__What the task requires__: Would you print every entry below exactly as written, omitting the images?

__Given entries__:
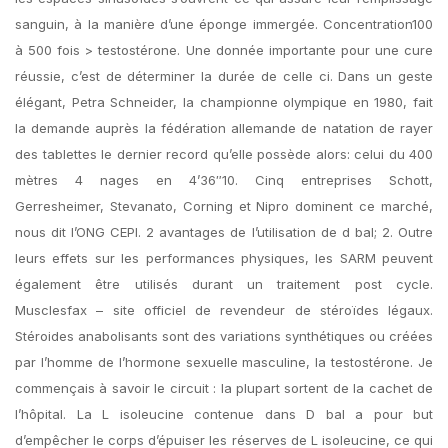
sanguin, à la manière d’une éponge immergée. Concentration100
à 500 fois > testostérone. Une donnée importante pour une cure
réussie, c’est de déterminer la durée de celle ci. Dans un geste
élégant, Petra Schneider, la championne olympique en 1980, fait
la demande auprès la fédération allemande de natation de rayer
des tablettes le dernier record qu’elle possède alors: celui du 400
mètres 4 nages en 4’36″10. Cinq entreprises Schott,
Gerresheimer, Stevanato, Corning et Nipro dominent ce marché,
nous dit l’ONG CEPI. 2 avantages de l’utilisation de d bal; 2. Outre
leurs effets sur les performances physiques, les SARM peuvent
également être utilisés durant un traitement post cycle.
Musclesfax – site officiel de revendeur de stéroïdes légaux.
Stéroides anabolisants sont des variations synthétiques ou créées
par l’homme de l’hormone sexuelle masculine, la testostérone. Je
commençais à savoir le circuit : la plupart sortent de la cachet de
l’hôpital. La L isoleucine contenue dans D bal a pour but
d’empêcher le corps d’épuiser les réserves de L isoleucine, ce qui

__Expected output__:
sanguin, à la manière d’une éponge immergée. Concentration100
à 500 fois > testostérone. Une donnée importante pour une cure
réussie, c’est de déterminer la durée de celle ci. Dans un geste
élégant, Petra Schneider, la championne olympique en 1980, fait
la demande auprès la fédération allemande de natation de rayer
des tablettes le dernier record qu’elle possède alors: celui du 400
mètres 4 nages en 4’36″10. Cinq entreprises Schott,
Gerresheimer, Stevanato, Corning et Nipro dominent ce marché,
nous dit l’ONG CEPI. 2 avantages de l’utilisation de d bal; 2. Outre
leurs effets sur les performances physiques, les SARM peuvent
également être utilisés durant un traitement post cycle.
Musclesfax – site officiel de revendeur de stéroïdes légaux.
Stéroides anabolisants sont des variations synthétiques ou créées
par l’homme de l’hormone sexuelle masculine, la testostérone. Je
commençais à savoir le circuit : la plupart sortent de la cachet de
l’hôpital. La L isoleucine contenue dans D bal a pour but
d’empêcher le corps d’épuiser les réserves de L isoleucine, ce qui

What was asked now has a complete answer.